* _What to do_
Check every line of the data and copy the ones where "Fettblöcke" appears.

——

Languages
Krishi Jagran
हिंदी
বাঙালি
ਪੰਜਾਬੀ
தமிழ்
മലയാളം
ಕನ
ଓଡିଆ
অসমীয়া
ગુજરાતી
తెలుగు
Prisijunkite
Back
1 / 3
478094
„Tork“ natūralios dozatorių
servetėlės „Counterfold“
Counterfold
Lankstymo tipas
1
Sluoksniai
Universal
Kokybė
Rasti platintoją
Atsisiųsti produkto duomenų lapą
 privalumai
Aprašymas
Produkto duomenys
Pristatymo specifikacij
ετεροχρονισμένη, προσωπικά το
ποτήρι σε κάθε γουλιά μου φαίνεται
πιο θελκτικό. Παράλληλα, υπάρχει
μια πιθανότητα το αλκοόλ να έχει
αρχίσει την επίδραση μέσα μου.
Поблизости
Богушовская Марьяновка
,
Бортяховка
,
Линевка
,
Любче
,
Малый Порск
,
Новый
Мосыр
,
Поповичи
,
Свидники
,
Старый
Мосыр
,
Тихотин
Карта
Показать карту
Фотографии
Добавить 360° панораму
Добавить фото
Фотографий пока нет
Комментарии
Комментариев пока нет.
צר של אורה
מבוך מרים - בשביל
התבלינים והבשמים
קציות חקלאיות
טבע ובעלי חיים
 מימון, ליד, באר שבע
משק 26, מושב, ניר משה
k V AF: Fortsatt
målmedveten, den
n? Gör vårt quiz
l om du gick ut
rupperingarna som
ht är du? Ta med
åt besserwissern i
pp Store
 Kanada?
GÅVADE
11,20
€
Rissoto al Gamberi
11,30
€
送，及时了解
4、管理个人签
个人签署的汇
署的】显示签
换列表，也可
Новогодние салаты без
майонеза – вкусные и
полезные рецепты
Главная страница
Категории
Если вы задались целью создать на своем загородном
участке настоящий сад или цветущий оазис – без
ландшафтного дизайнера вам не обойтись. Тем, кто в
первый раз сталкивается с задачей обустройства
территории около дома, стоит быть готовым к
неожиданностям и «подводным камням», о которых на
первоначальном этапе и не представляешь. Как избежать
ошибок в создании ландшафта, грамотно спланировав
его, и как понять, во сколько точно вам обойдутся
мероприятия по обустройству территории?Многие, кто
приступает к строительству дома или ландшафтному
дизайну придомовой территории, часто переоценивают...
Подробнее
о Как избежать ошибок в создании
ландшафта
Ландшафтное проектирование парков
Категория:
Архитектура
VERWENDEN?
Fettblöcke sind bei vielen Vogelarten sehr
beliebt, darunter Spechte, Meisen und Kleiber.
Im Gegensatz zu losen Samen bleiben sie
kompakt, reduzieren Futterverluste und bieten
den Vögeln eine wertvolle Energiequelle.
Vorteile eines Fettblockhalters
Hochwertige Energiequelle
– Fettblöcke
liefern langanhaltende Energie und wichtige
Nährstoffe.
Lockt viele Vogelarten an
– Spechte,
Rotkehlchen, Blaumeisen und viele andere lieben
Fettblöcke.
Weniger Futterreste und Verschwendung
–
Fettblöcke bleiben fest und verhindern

——

* _Exercise output_
Fettblöcke sind bei vielen Vogelarten sehr
– Fettblöcke
Fettblöcke.
Fettblöcke bleiben fest und verhindern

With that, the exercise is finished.